The greatest lesson Brandenburg learned regarding teamwork comes to him from Mike Villani, his grad school buddy, colleague and co-author of his 1995 book “Handbook of Turfgrass Insects.” In 2001, he passed away at the age of 48 from pancreatic cancer. “He was an outstanding turfgrass entomologist – I viewed him as one of the best in the industry,” Brandenburg says, adding that what he’ll never forget are the conversations that took place at Villani’s memorial service. “No one talked about what a great entomologist he was or how many books and research reports he published. Instead, they talked about what a great person he was – what a great father, husband, friend and colleague he was. Even though he was one of the best, he didn’t let that in any way drive his decisions or affect his motivation. While most people take great pleasure in being successful themselves, he took great pleasure in letting other people be successful. He put people before projects. His name was almost always the last author on any project even if he managed the whole thing. He wasn’t the boss, he wasn’t the head scientist – he was a coordinator. I think this is why he was remembered in such a personal way.”
What does this mean for Brandenburg? “It reminds me there is an incorrect perception out there that putting people first makes you less productive,” he says. “In this career, I truly believe the opposite is true. You can have an impact and be more productive if you take the approach of putting people first. Then people are willing to step up to the plate and help you out. They cooperate with you and you get more loyalty. And then you’re remembered in the way you want to be remembered.”
How does he emulate Villani’s model? He believes teamwork means each member of your team feels they have ownership of a project so they feel they are integral to its completion – the same way Brandenburg felt fundamental to the family farm growing up. “It’s about creating an environment where people do things because they want to do them,” he says, adding that his team includes three full-time technicians, in addition to graduate students he hires during the summer months. “I let them run various areas of projects and let them be the lead communicators on those areas.
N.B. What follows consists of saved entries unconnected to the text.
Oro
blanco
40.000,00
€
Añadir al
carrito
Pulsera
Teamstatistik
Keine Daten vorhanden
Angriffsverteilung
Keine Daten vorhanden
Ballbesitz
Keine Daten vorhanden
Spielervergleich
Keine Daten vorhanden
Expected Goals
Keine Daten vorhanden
By doing this, I give them responsibility and, sure, there is one more opportunity for something to fall through the cracks this way, but I’m willing to accept that. This gives people empowerment and a sense of accomplishment. It makes the team better and more productive and it makes the end results better in the long run.
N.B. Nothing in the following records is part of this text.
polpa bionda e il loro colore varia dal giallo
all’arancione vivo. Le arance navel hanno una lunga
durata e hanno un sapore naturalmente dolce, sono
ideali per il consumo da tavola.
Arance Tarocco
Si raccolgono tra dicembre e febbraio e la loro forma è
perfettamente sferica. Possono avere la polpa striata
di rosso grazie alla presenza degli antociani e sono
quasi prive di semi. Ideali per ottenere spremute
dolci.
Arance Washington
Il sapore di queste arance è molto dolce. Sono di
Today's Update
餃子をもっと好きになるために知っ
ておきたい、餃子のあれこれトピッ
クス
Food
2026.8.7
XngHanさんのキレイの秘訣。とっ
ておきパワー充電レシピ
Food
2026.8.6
“And, in our roles, there are always people demanding answers from us,” Brandenburg continues. “And for the first few years on the job I remember freaking out about getting tests out on time, but that just made things miserable for everyone. Now, I realize there is no reason to stress. If there is something affecting when research needs to be done, such as rainy weather, in most cases there is nothing we can do about it. So we just have to be good communicators on these facts and realize the work will still get done – and it will get done right, which is the most important part. We still get a lot of contracted research operating this way, so we must be doing something right.”